Page images and extracted text:
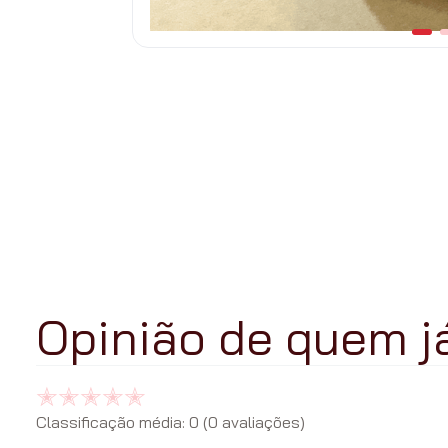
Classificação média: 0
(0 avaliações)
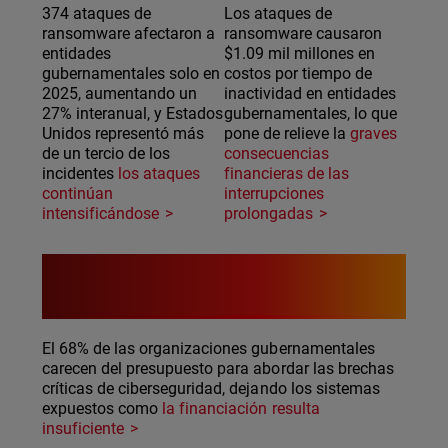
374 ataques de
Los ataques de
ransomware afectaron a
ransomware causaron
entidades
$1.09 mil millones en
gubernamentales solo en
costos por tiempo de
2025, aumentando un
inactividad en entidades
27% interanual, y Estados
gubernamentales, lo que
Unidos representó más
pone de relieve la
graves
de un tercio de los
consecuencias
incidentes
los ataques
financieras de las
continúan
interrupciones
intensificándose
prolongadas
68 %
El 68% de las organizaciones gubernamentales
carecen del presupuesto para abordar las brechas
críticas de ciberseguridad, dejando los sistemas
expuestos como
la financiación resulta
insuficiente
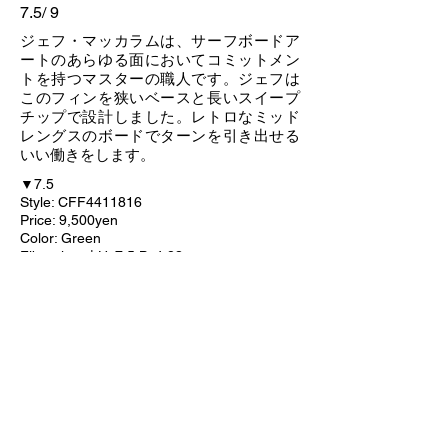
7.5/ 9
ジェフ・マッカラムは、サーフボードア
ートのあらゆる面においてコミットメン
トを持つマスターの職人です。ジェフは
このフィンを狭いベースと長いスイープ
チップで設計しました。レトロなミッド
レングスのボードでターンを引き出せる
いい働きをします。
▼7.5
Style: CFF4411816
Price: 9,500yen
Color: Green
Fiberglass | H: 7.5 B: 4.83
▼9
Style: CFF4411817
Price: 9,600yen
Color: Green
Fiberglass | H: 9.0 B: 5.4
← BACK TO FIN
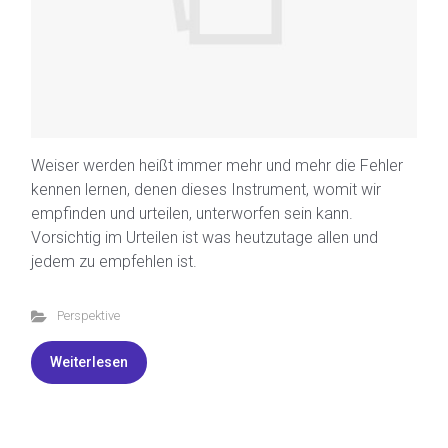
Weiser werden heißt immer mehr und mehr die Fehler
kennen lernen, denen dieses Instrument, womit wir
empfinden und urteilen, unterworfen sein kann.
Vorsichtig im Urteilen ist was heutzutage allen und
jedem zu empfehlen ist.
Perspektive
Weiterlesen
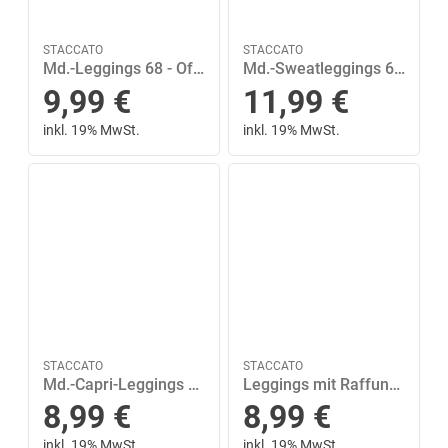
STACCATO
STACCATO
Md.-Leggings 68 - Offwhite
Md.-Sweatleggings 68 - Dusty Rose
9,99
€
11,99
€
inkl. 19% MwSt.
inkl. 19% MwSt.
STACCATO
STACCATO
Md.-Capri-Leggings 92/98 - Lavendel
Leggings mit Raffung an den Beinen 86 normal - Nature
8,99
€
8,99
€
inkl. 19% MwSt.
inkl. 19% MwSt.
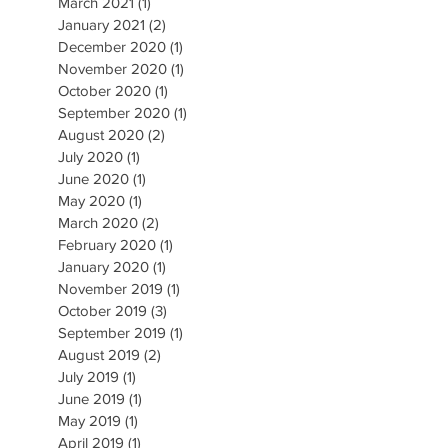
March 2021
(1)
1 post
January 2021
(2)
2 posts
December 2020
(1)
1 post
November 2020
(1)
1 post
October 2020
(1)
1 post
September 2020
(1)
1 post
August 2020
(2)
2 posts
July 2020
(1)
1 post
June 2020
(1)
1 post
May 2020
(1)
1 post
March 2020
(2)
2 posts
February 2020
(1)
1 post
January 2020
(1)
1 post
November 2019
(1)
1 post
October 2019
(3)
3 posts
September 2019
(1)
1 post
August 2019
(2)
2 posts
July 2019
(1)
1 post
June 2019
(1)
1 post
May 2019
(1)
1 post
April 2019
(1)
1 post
* * *
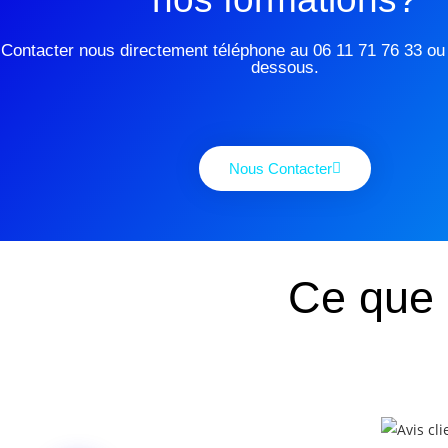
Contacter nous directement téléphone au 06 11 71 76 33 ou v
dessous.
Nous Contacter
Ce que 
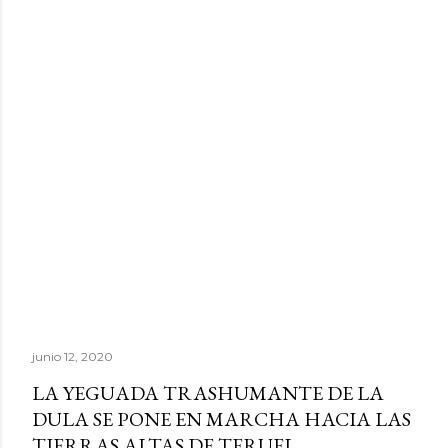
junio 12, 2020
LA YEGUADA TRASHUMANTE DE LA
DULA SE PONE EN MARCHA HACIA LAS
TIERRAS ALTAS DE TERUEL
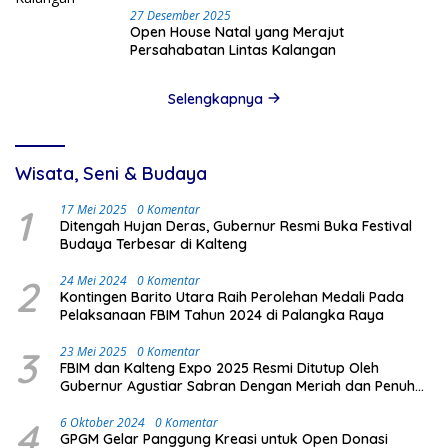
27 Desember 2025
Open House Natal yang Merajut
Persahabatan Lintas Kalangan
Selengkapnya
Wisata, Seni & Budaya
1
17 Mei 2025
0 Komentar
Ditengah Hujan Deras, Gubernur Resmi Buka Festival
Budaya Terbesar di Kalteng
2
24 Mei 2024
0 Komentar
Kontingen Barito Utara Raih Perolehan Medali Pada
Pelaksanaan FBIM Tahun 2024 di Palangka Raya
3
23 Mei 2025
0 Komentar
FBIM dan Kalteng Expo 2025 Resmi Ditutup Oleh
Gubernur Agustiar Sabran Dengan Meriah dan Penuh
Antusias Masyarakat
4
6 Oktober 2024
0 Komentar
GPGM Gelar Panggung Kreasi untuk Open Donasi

> To do
Each line above that falls between the line with "Classificação média: 0" and the line with "BACK TO FIN" should be printed exactly, together with those two lines, but the pictures should not.

> Your solution
Classificação média: 0
(0 avaliações)
374 ataques de
Los ataques de
ransomware afectaron a
ransomware causaron
entidades
$1.09 mil millones en
gubernamentales solo en
costos por tiempo de
2025, aumentando un
inactividad en entidades
27% interanual, y Estados
gubernamentales, lo que
Unidos representó más
pone de relieve la
graves
de un tercio de los
consecuencias
incidentes
los ataques
financieras de las
continúan
interrupciones
intensificándose
prolongadas
68 %
El 68% de las organizaciones gubernamentales
carecen del presupuesto para abordar las brechas
críticas de ciberseguridad, dejando los sistemas
expuestos como
la financiación resulta
insuficiente
7.5/ 9
ジェフ・マッカラムは、サーフボードア
ートのあらゆる面においてコミットメン
トを持つマスターの職人です。ジェフは
このフィンを狭いベースと長いスイープ
チップで設計しました。レトロなミッド
レングスのボードでターンを引き出せる
いい働きをします。
▼7.5
Style: CFF4411816
Price: 9,500yen
Color: Green
Fiberglass | H: 7.5 B: 4.83
▼9
Style: CFF4411817
Price: 9,600yen
Color: Green
Fiberglass | H: 9.0 B: 5.4
← BACK TO FIN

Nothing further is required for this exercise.